With the weather getting colder and the days getting shorter, I was beginning to miss one thing in particular- Homemade soup. Usually in Scotland it would get to this time of year and in our house there would constantly be a fresh pot of homemade broth or something every few days. And so, after searching multiple food markets for the right ingredients and ordering OXO vegetable stock cubes off of Taobao (you really CAN get anything on there!!) I was able to make a big pot of vegetable broth in the Chinese equivalent of a small slow cooker. This was to become the first of many such pots as lots of the other scholars could relate to the need for an autumn soup, and loved the fact that it tasted just like home. We even managed to find some (albeit a little expensive) baguette bread to go with it!

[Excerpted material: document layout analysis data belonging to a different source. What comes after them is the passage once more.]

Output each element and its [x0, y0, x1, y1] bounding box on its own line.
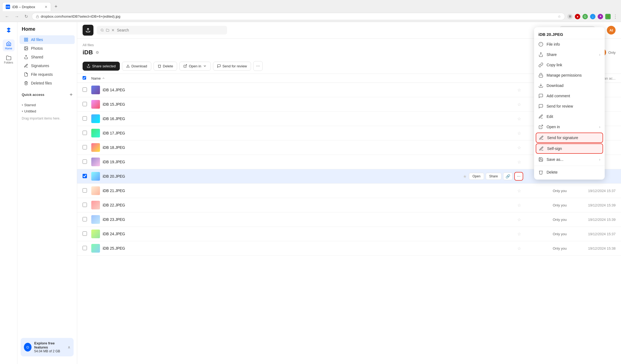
new-tab-button[interactable]: +	[52, 3, 60, 11]
search-input[interactable]	[117, 28, 223, 32]
browser-profile[interactable]: 🌿	[605, 14, 611, 19]
open-in-button[interactable]: Open in	[179, 62, 211, 71]
table-row[interactable]: iDB 21.JPEG ☆ Only you 19/12/2024 15:37	[77, 184, 621, 198]
search-clear-button[interactable]: ✕	[111, 28, 115, 32]
star-icon[interactable]: ★	[463, 174, 467, 179]
table-row[interactable]: iDB 22.JPEG ☆ Only you 19/12/2024 15:39	[77, 198, 621, 212]
table-row[interactable]: iDB 23.JPEG ☆ Only you 19/12/2024 15:39	[77, 212, 621, 227]
avatar[interactable]: AI	[607, 26, 616, 34]
file-checkbox[interactable]	[83, 116, 91, 121]
quick-access-add-button[interactable]: +	[70, 92, 73, 98]
delete-button[interactable]: Delete	[153, 62, 177, 71]
active-tab[interactable]: iDB iDB – Dropbox ✕	[2, 2, 51, 11]
star-icon[interactable]: ☆	[517, 131, 521, 136]
upload-button[interactable]	[83, 25, 93, 36]
name-column-header[interactable]: Name	[91, 76, 572, 80]
sidebar-item-shared[interactable]: Shared	[20, 53, 75, 61]
sidebar-item-all-files[interactable]: All files	[20, 35, 75, 44]
context-menu-item-add-comment[interactable]: Add comment	[534, 91, 605, 101]
file-checkbox[interactable]	[83, 174, 91, 179]
context-menu-item-save-as[interactable]: Save as... ›	[534, 154, 605, 165]
download-button[interactable]: Download	[122, 62, 151, 71]
row-checkbox[interactable]	[83, 116, 87, 121]
refresh-button[interactable]: ↻	[23, 13, 30, 20]
sidebar-item-file-requests[interactable]: File requests	[20, 70, 75, 79]
row-checkbox[interactable]	[83, 231, 87, 236]
untitled-section[interactable]: ▾ Untitled	[17, 108, 77, 114]
starred-section[interactable]: ▾ Starred	[17, 102, 77, 108]
context-menu-item-download[interactable]: Download	[534, 80, 605, 91]
row-checkbox[interactable]	[83, 246, 87, 250]
sidebar-item-signatures[interactable]: Signatures	[20, 61, 75, 70]
file-share-button[interactable]: Share	[486, 173, 501, 180]
star-icon[interactable]: ☆	[517, 102, 521, 107]
star-icon[interactable]: ☆	[517, 159, 521, 165]
star-icon[interactable]: ☆	[517, 188, 521, 193]
context-menu-item-self-sign[interactable]: Self-sign	[536, 143, 603, 154]
browser-extension-5[interactable]: ✦	[598, 14, 603, 19]
context-menu-item-file-info[interactable]: File info	[534, 39, 605, 49]
star-icon[interactable]: ☆	[517, 217, 521, 222]
context-menu-item-manage-permissions[interactable]: Manage permissions	[534, 70, 605, 80]
file-link-button[interactable]: 🔗	[503, 172, 513, 180]
browser-extension-2[interactable]: ●	[575, 14, 580, 19]
context-menu-item-delete[interactable]: Delete	[534, 167, 605, 177]
row-checkbox[interactable]	[83, 174, 87, 178]
url-bar[interactable]: dropbox.com/home/iDB?select=iDB+6+(edite…	[32, 13, 565, 20]
file-checkbox[interactable]	[83, 203, 91, 208]
context-menu-item-edit[interactable]: Edit	[534, 111, 605, 122]
sidebar-item-photos[interactable]: Photos	[20, 44, 75, 53]
row-checkbox[interactable]	[83, 159, 87, 164]
sidebar-item-home[interactable]: Home	[3, 39, 15, 51]
row-checkbox[interactable]	[83, 87, 87, 92]
select-all-checkbox[interactable]	[83, 76, 86, 80]
file-checkbox[interactable]	[83, 159, 91, 165]
browser-menu[interactable]: ⋮	[613, 14, 618, 20]
file-checkbox[interactable]	[83, 87, 91, 93]
share-selected-button[interactable]: Share selected	[83, 62, 120, 71]
folder-settings-icon[interactable]: ⚙	[96, 50, 99, 55]
file-more-button[interactable]: ···	[514, 172, 523, 181]
context-menu-item-copy-link[interactable]: Copy link	[534, 60, 605, 70]
file-checkbox[interactable]	[83, 102, 91, 107]
more-actions-button[interactable]: ···	[253, 61, 263, 71]
row-checkbox[interactable]	[83, 102, 87, 106]
row-checkbox[interactable]	[83, 203, 87, 207]
row-checkbox[interactable]	[83, 217, 87, 221]
tab-close-button[interactable]: ✕	[45, 5, 48, 9]
star-icon[interactable]: ☆	[517, 145, 521, 150]
star-icon[interactable]: ☆	[517, 203, 521, 208]
sidebar-item-deleted-files[interactable]: Deleted files	[20, 79, 75, 87]
star-icon[interactable]: ☆	[517, 246, 521, 251]
table-row[interactable]: iDB 24.JPEG ☆ Only you 19/12/2024 15:37	[77, 227, 621, 241]
file-open-button[interactable]: Open	[469, 173, 484, 180]
context-menu-item-send-for-review[interactable]: Send for review	[534, 101, 605, 111]
file-checkbox[interactable]	[83, 217, 91, 222]
row-checkbox[interactable]	[83, 188, 87, 193]
file-checkbox[interactable]	[83, 145, 91, 150]
file-checkbox[interactable]	[83, 231, 91, 237]
row-checkbox[interactable]	[83, 145, 87, 149]
star-icon[interactable]: ☆	[517, 116, 521, 121]
dropbox-logo[interactable]	[4, 25, 14, 35]
file-checkbox[interactable]	[83, 188, 91, 193]
context-menu-item-share[interactable]: Share ›	[534, 49, 605, 60]
file-checkbox[interactable]	[83, 131, 91, 136]
row-checkbox[interactable]	[83, 131, 87, 135]
back-button[interactable]: ←	[3, 14, 11, 20]
browser-extension-3[interactable]: G	[582, 14, 588, 19]
context-menu-item-open-in[interactable]: Open in ›	[534, 122, 605, 132]
forward-button[interactable]: →	[13, 14, 21, 20]
explore-card[interactable]: ⊙ Explore free features 54.04 MB of 2 GB…	[21, 338, 74, 356]
star-icon[interactable]: ☆	[517, 231, 521, 237]
bookmark-icon[interactable]: ☆	[558, 14, 561, 18]
search-bar[interactable]: ✕	[97, 26, 227, 34]
table-row[interactable]: iDB 25.JPEG ☆ Only you 19/12/2024 15:38	[77, 241, 621, 256]
sidebar-item-folders[interactable]: Folders	[3, 54, 15, 65]
file-checkbox[interactable]	[83, 246, 91, 251]
explore-collapse-button[interactable]: ∧	[68, 345, 70, 349]
browser-extension-4[interactable]: ↓	[590, 14, 595, 19]
browser-extension-1[interactable]: ⊞	[567, 14, 573, 19]
send-for-review-button[interactable]: Send for review	[213, 62, 251, 71]
star-icon[interactable]: ☆	[517, 87, 521, 93]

On a completely other cultural note from Scotland OR China, this month I also had the opportunity to celebrate the Hindu festival of Diwali with one of our Indian friends, Gautami. We spent the day eating Indian food, doing henna on each other and drawing traditional Diwali lamps. It was so interesting to learn about yet another culture, and it reminded me of just how lucky I am to be in such a diverse international community environment.

^try and guess which of these henna was my own very shaky first attempt!

November is now just around the corner and it’s crazy to think I’ve spent 2 months in 中国 already. But with mid-term exams, my 18th birthday, a Ceilidh and the St. Andrews ball in Beijing to look forward to, I’m excited to see what new challenges November will bring.

I’ll leave you with one of my favourite discoveries this month, a ton of Heinz baked beans found in a tiny international shop not even 5 minutes cycle away from where we live.